Thursday, January 12, 2017

Watching the Work Sessions

Here is a link to last night's Work Sessions on the budget for 2017-2018 and the SAP Transition Plan for 2017-2018. 

I note that the microphone for Geary/Burke did not appear to work as well as the others so if the sound from them is different, that's why. 

2 comments:

kellie said...

I attended both work sessions and here are a few observations.

The $74M budget gap is largest in institutional memory. It is far larger than the Olschefski "financial crisis" in 2002 that triggered school closures. It is far larger than any of the budget gaps during the recession. It is even larger than the "savings" from rounds of school closures.

It is really important to get a sense of scope and size of this problem. Budget Gaps of this size, cause districts to close schools, regardless of their capacity situation, because it is often the only way to trim that much from the budget.

I have attended budget meetings like this during all of these fiscal crises and this meeting was dramatically different. There are two competing things happening that is creating some odd outcomes.

1) This crisis is predominantly artificial. The recession and the drastic cuts to the education budget and the 2002 accounting problem were very tangible and measurable and people responded with an appropriate mix of outrage and somber rollup-your-sleeves and cut critical services.

This crisis is potentially a crisis of timing. $30M in levy money is in limbo. There is another $20M in the Governors budget for Seattle Schools that is likely. As well as another $12M in COLA money that is the absolute minimum that the legislature will need to add to the budget.

So this means that there is a strong possibility that the entire $74M gap could be restored and therefore there was this sense of "academic exercise" in the room.

2) This is NOT an academic exercise. There are decisions being made that will have drastic impacts on the 2017 classroom experience.

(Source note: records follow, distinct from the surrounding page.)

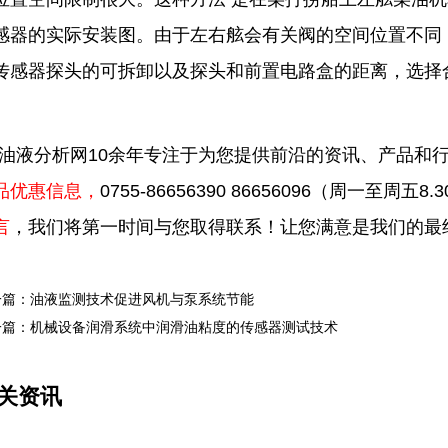
感器的实际安装图。由于左右舷会有关阀的空间位置不同
传感器探头的可拆卸以及探头和前置电路盒的距离，选择
油液分析网10余年专注于为您提供前沿的资讯、产品和
品优惠信息，
0755-86656390 86656096
（周一至周五8.30
言
，我们将第一时间与您取得联系！让您满意是我们的最
一篇：油液监测技术促进风机与泵系统节能
一篇：机械设备润滑系统中润滑油粘度的传感器测试技术
关资讯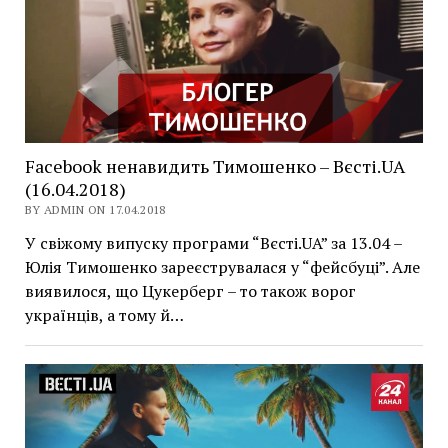
Facebook ненавидить Тимошенко – Вєсті.UA
(16.04.2018)
BY ADMIN ON 17.04.2018
У свіжому випуску програми “Вєсті.UA” за 13.04 –
Юлія Тимошенко зареєструвалася у “фейсбуці”. Але
виявилося, що Цукерберг – то також ворог
українців, а тому й…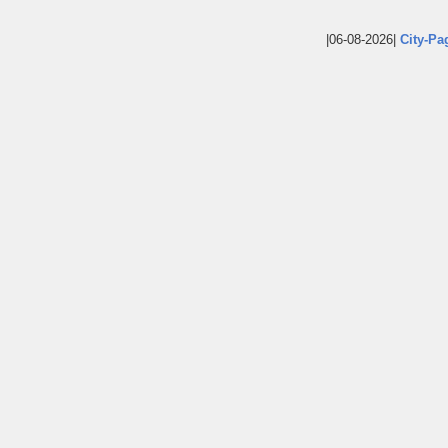
|06-08-2026|
City-Pa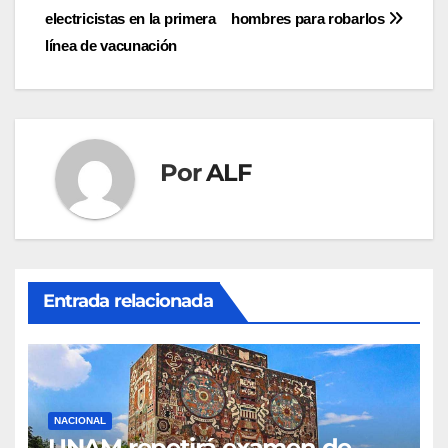
de
electricistas en la primera
hombres para robarlos
entradas
línea de vacunación
Por
ALF
Entrada relacionada
NACIONAL
UNAM repetirá examen de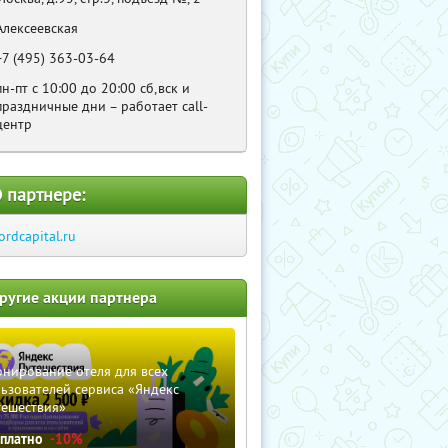
Алексеевская
+7 (495) 363-03-64
пн-пт с 10:00 до 20:00 сб,вск и
праздничные дни – работает call-
центр
 партнере:
ordcapital.ru
ругие акции партнера
нирование отеля для всех
ьзователей сервиса «Яндекс
тешествия»
сплатно
-10%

These impacts will be felt, even if the money is restored. Because WHEN not IF the money is restored will determine the extent of the damage.

I think the cognitive dissonance of "yes, this is a manufactured and artificial crisis" and "yes, we do need to balance the budget in January with what we have" is more than most reasonable people can manage.

kellie said...

Here is a little more detail on why the TIMING matters to the experience in the buildings next year.

Seattle has been experiencing year over year enrollment growth and this trend is expected to continue. This means that every year, we need to employ MORE teachers and building staff than the prior year.

Seattle School has a very young average teacher age right now. This means that we already hire a lot of first year teachers to meet this growth.

We also have unfilled teacher positions every year and unfilled Sub positions every day. This is especially true for Sped, ELL, World Language and Math.

Folks were pretty happy (appropriately so) that the RIFs of front line staff would be mostly handled by "natural attrition" and that there are enough internal jobs remaining that nearly all staff will be "displaced" rather than truly let go.

That is a good thing. However, this skips over that part that we are already struggling to hire qualified teachers and building staff in a good year. There was this general feeling that "when the money is restored, we will start to hire back" that did not really resonate with the reality of just how hard it has been to hire staff in a good year.

In a good year, we lose many of our new staff to surrounding districts who are able to make hiring commitments earlier in the year than SPS and we struggle to get enough bodies to replace attrition, let alone growth.

Both this year and last year, SPS did a national search for Spanish teachers in November and December because of unfilled Spanish teaching positions.

Everyone is confident that MOST of the money will be restored. However, WHEN the money is restored has the greatest impact on teacher retention and hiring. This budget crisis has already done significant damage to our ability to hire for next year, simply by authorizing the RIFs.. The extent of that damage grows the longer this drags on. If it drags on to the point where RIFs are implemented, it typically takes years to repair the damage done to the ability to hire.